In Hill, the appellate court determined that a mandatory statutory penalty (like 859) is fundamentally different that a discretionary punitive damages award (like 3294), citing to a number of cases where both have been separately granted.  In distinguishing the 859 damages from punitive damages, the appellate court also found that punitive damages required some form of mal-intent, such as oppression, fraud or malice.  Section 859 does not.  A person is liable for double damages under 859 if the person takes the property of the elder through the commission of financial elder abuse.  The Elder Abuse Act does not require any subjective intent to defraud or harm the elder.  The deprivation of the elder’s property is actionable as financial elder abuse if the defendant should have known his or her actions were harmful to the elder irrespective of whether the abuser actually knew he or she was harming the elder.

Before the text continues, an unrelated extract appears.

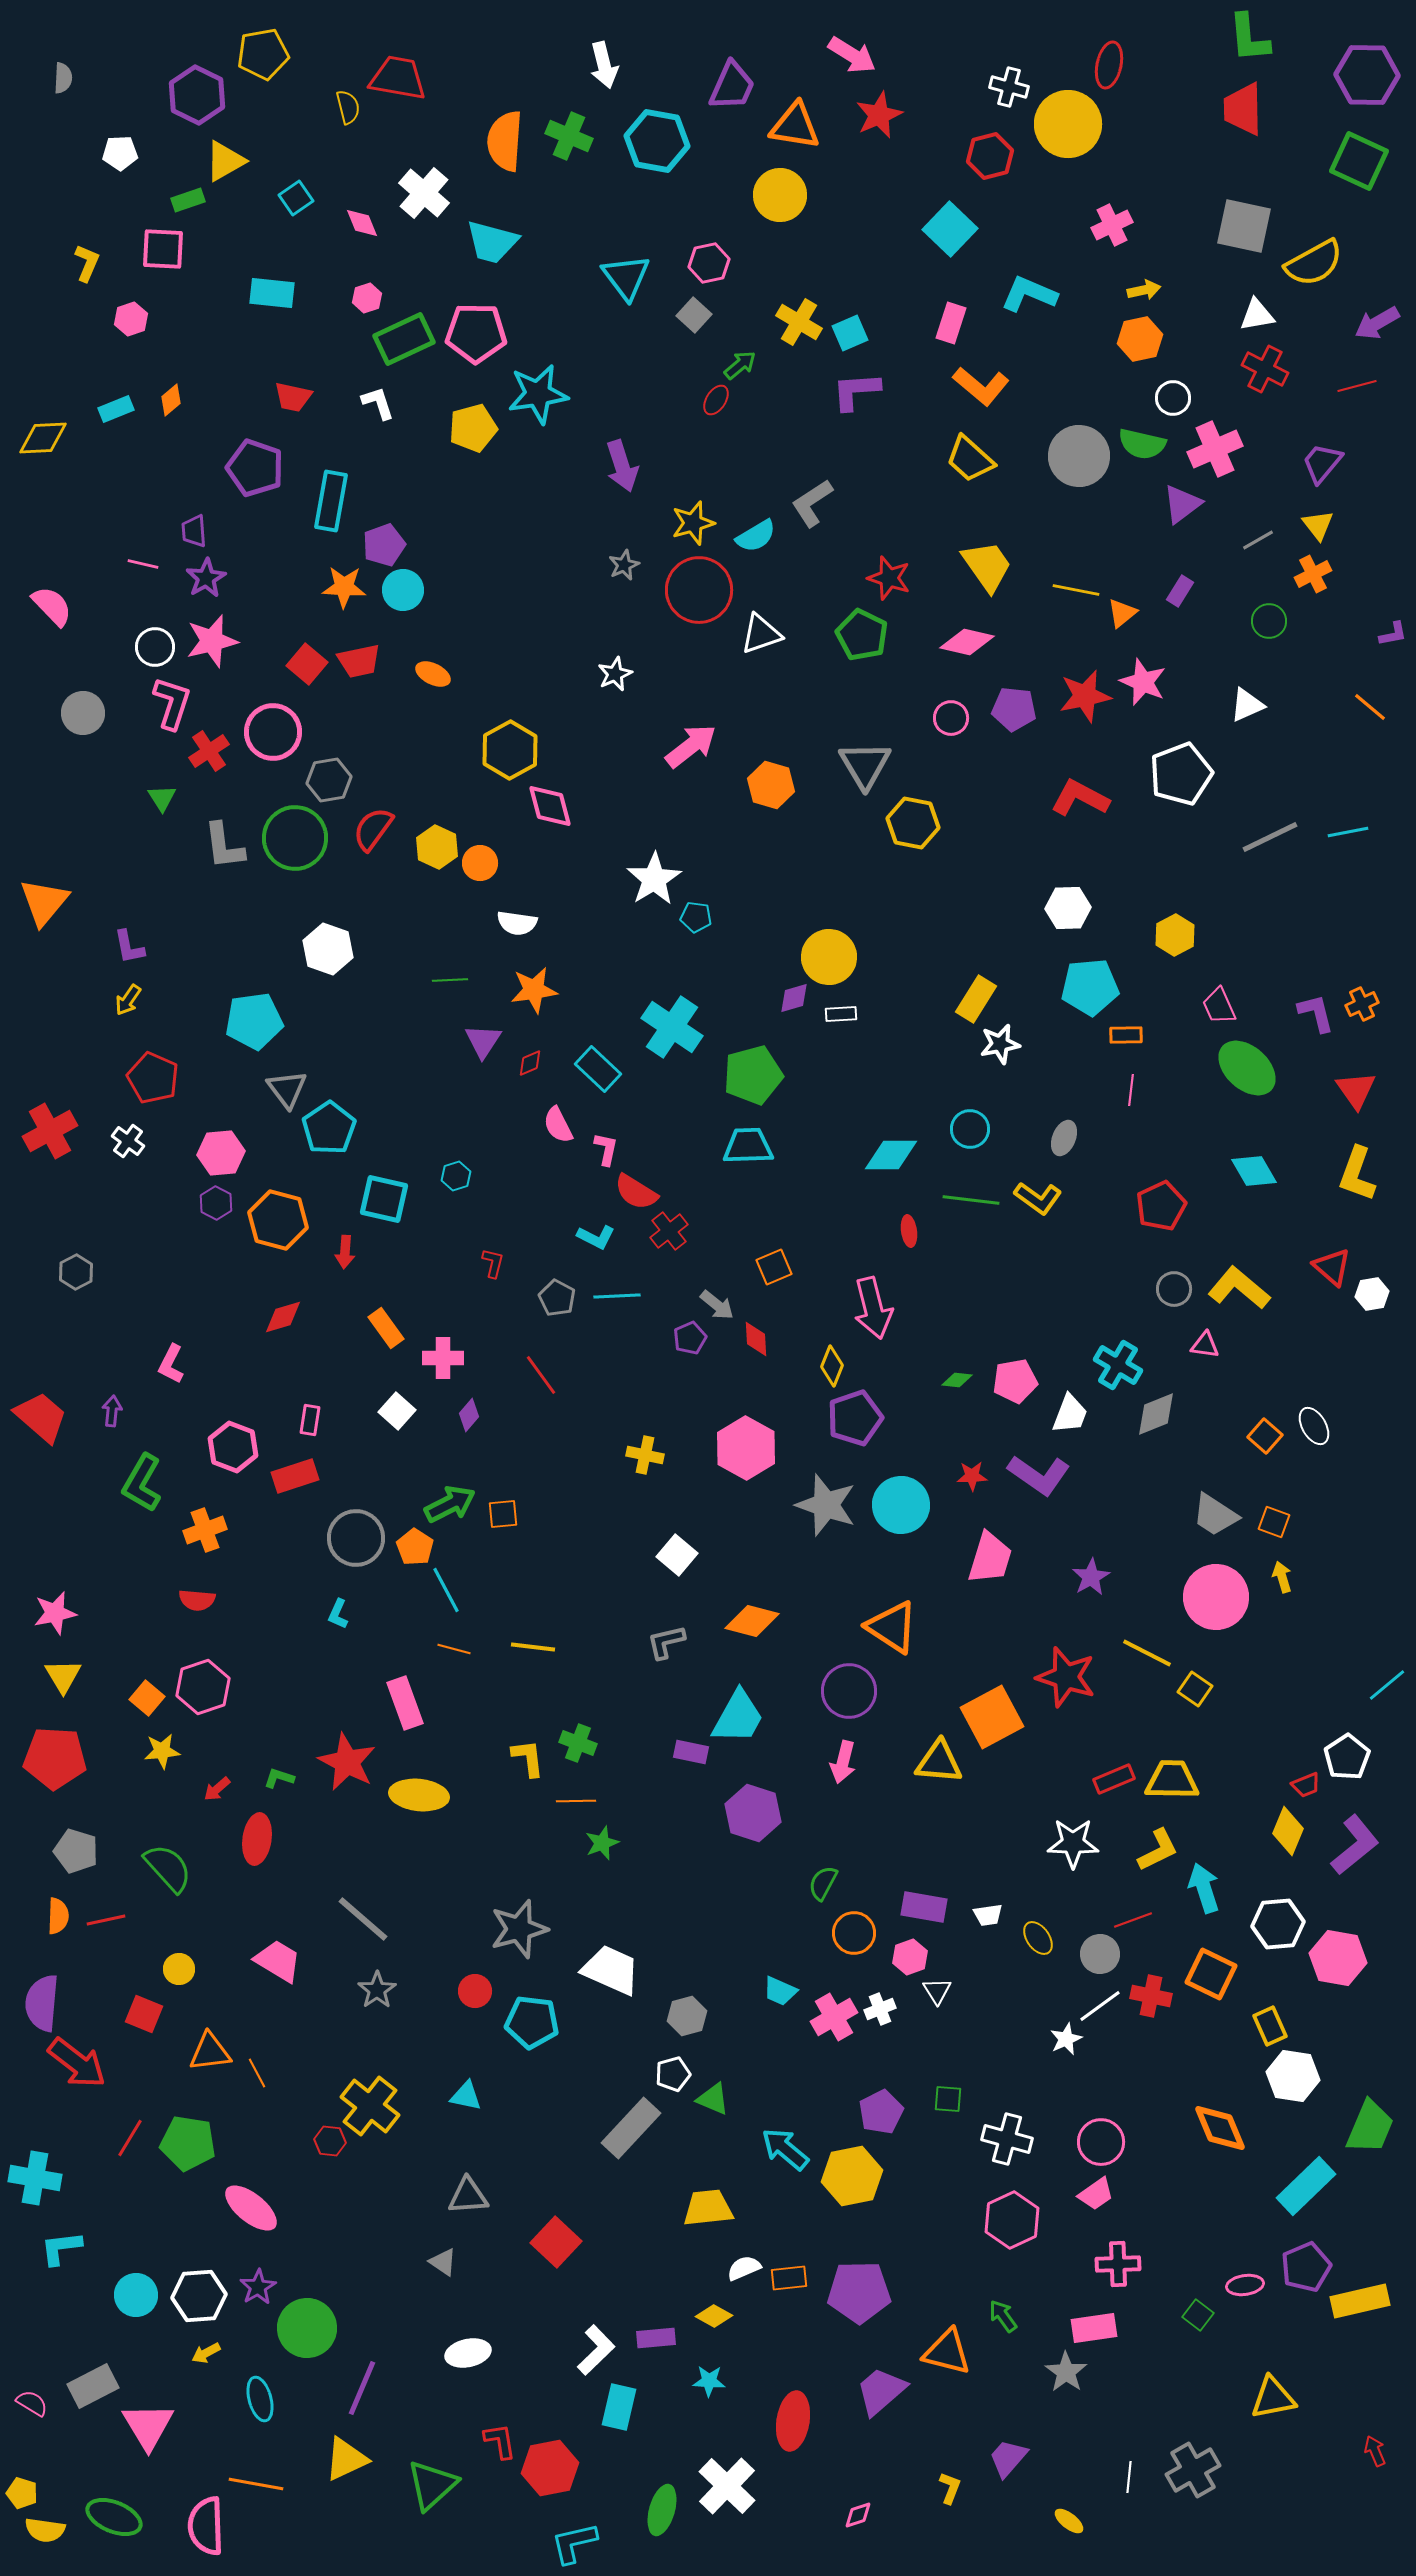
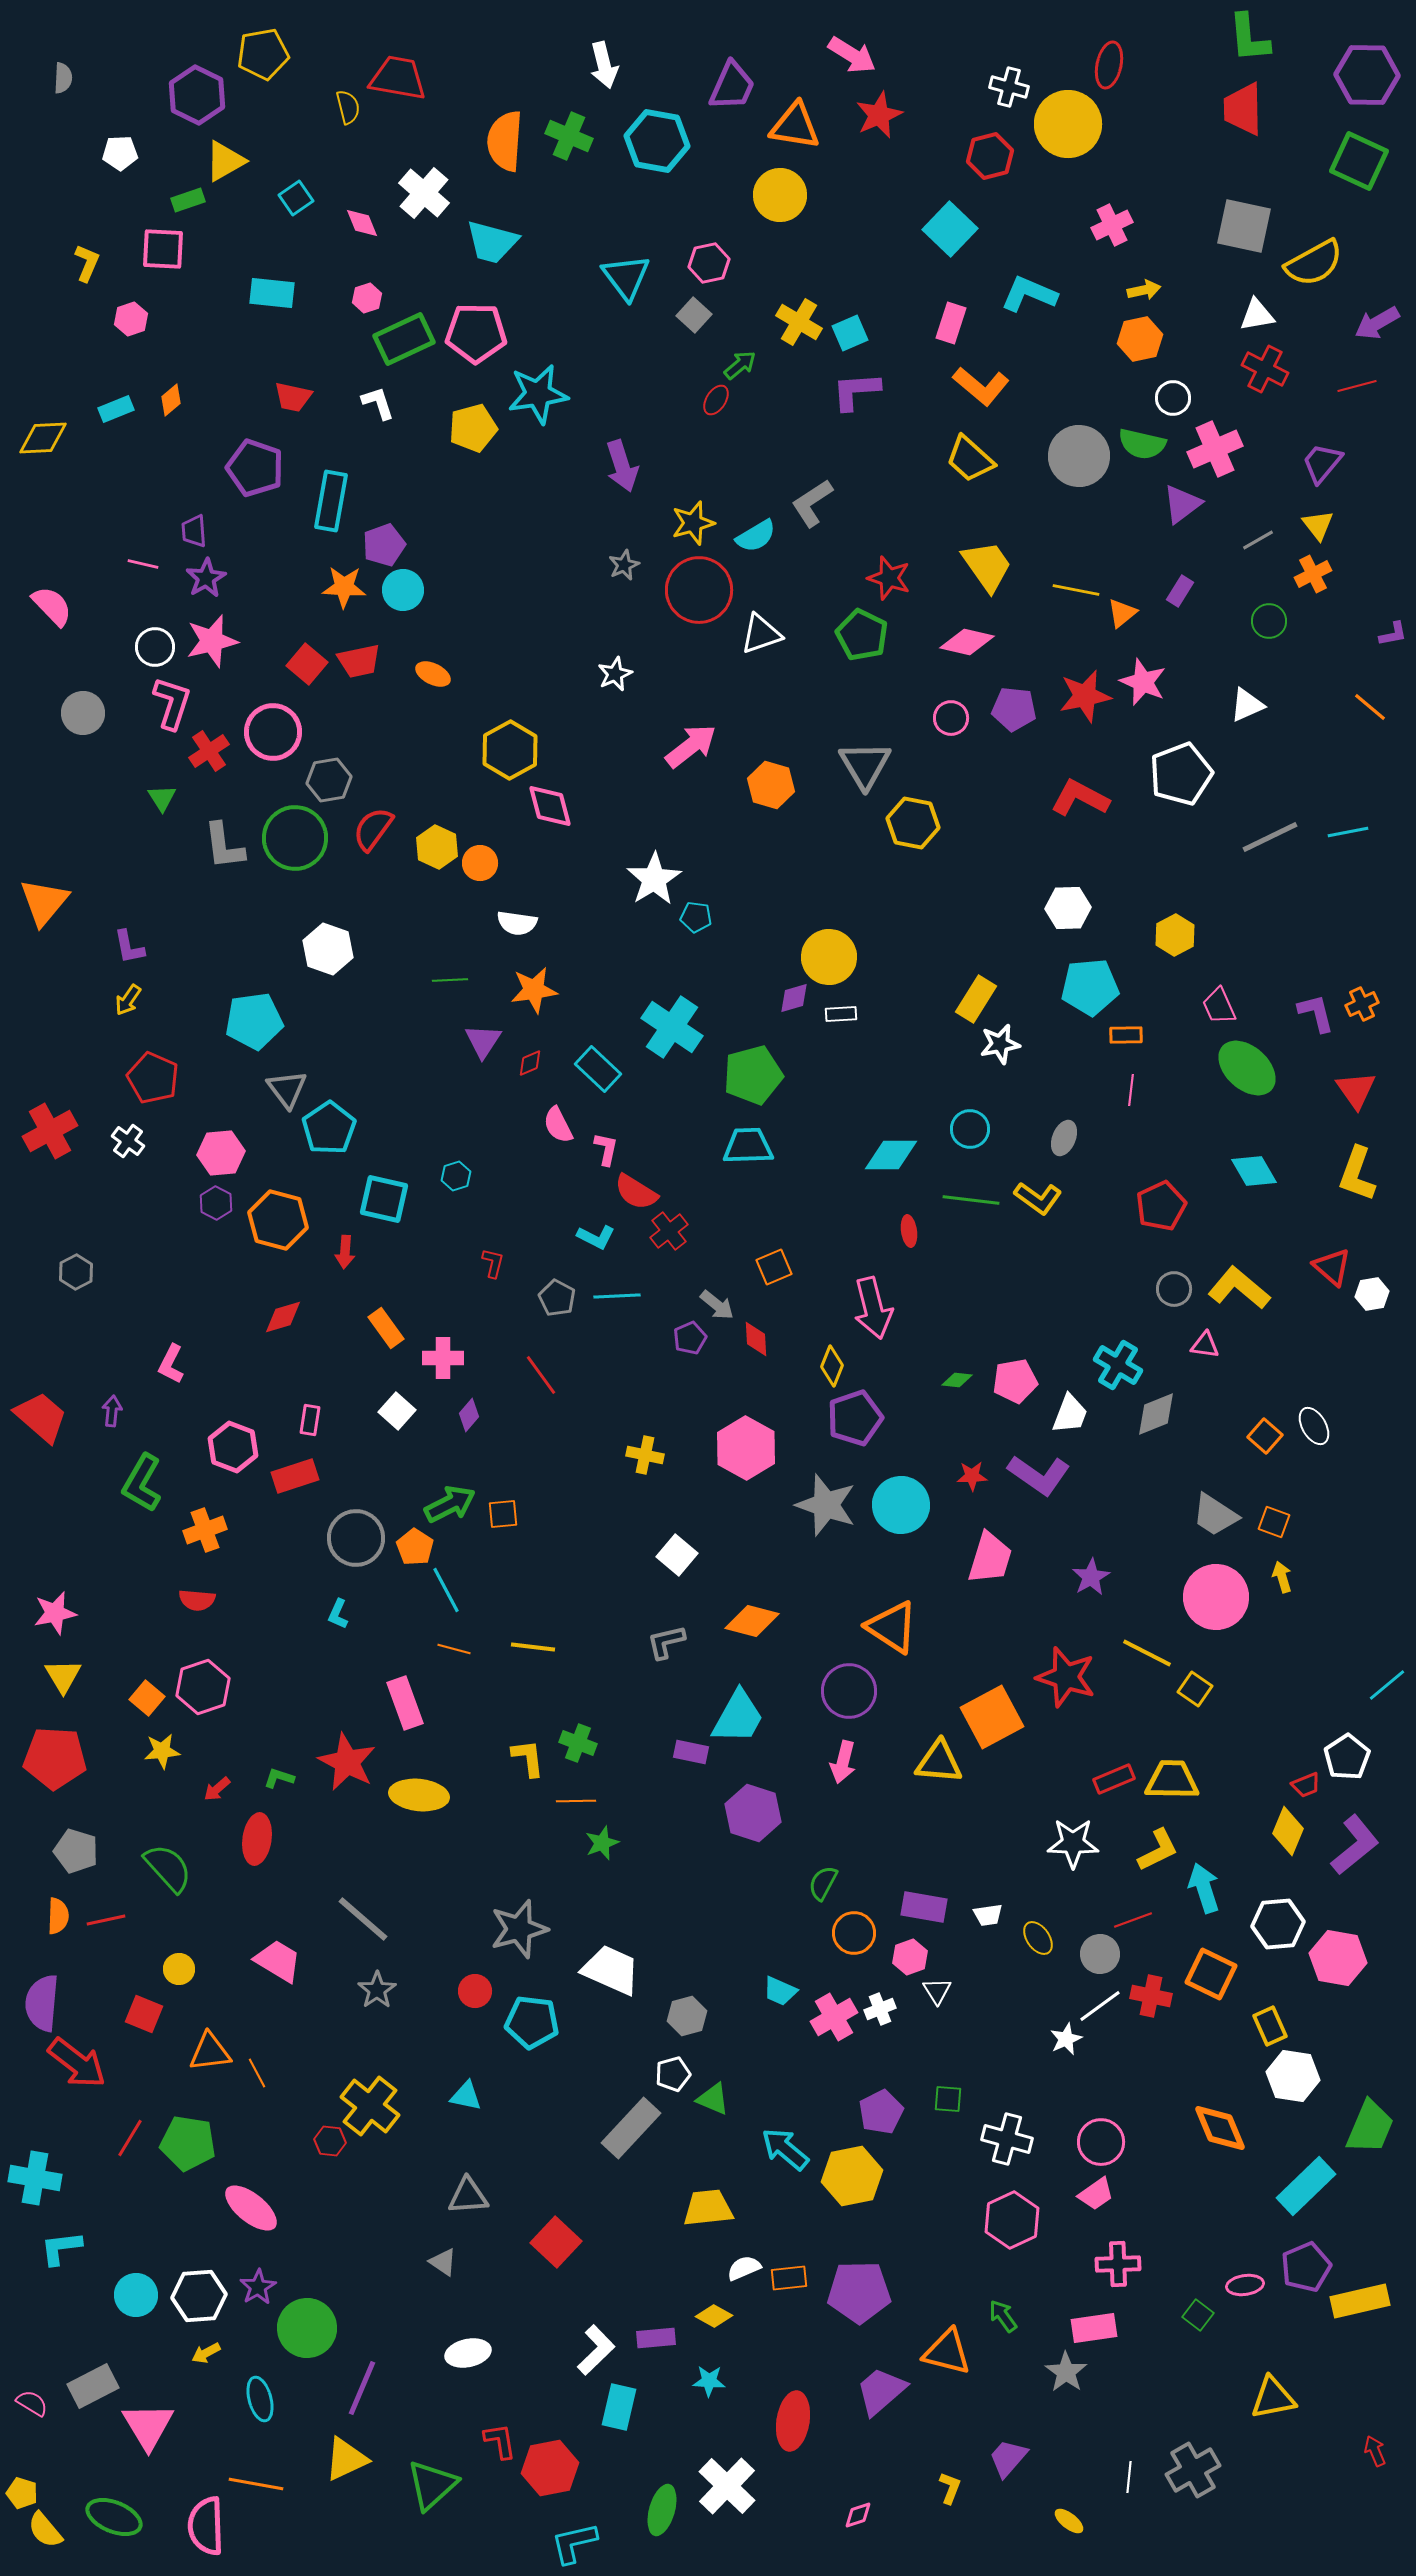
yellow semicircle at (45, 2530): rotated 42 degrees clockwise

http://www.courts.ca.gov/opinions/archive/A145893M.PDF

Bounds v. Superior Court
(September 2014) 229 Cal. App. 4th 468

Helen Bounds, age 88, was trustee of her trust, suffered from Alzheimer’s disease but had not yet been diagnosed.  For a number of years, the adjacent property owner had been attempting to buy her property held in trust.  A family member informed the neighbor that she was suffering from diminished capacity.  Nonetheless, the neighbor persisted and eventually coerced Bounds as trustee into first signing an letter of instructions and later escrow instructions to sell her property for a price that was substantially below market, which the neighbors knew.  Bounds had no professional advisor at the time, and unable to read or understand the LOI or escrow instructions.   Bounds trusted the neighbor and mistakenly believed that the sale would remedy her financial problems. Bounds eventually consulted counsel, who canceled the escrow instructions, informing the neighbor of Bound’s cognitive impairment and the property’s real value.  The neighbors sued Bounds seeking specific performance of the contract to sell the property and recorded a lis pendens against the property.  The Trust and Bounds filed a cross-complaint against the neighbors alleging causes of action for financial elder abuse, rescission and declaratory relief, seeking compensatory damages, punitive damages and attorney’s fees.  The neighbors filed demurrers to the financial elder abuse claim, asserting that there had been no taking of property since the contract was still executory.  The trial court sustained the demurrer without leave to amend.  Bounds petitioned for a writ to set aside sustaining of the demurrer to the elder abuse claims.  The court of appeal issued its order granting the petition and issuing the writ. 

 The appellate court focused on the statutory language.  Subdivision (c) of Section 15610.30 provides that a “taking” for elder abuse purposes occurs when the elder “is deprived of any property right, including by means of an agreement. . .”  The LOI and escrow instructions constituted agreements that deprived Bounds of significant property rights, preventing her from being able to sell her property for the best possible bargain or borrow against her property.  The appellate court rejected the argument that no deprivation occurs without a transfer of title, which would essentially re-write the statute to read “including by means of a performed agreement.”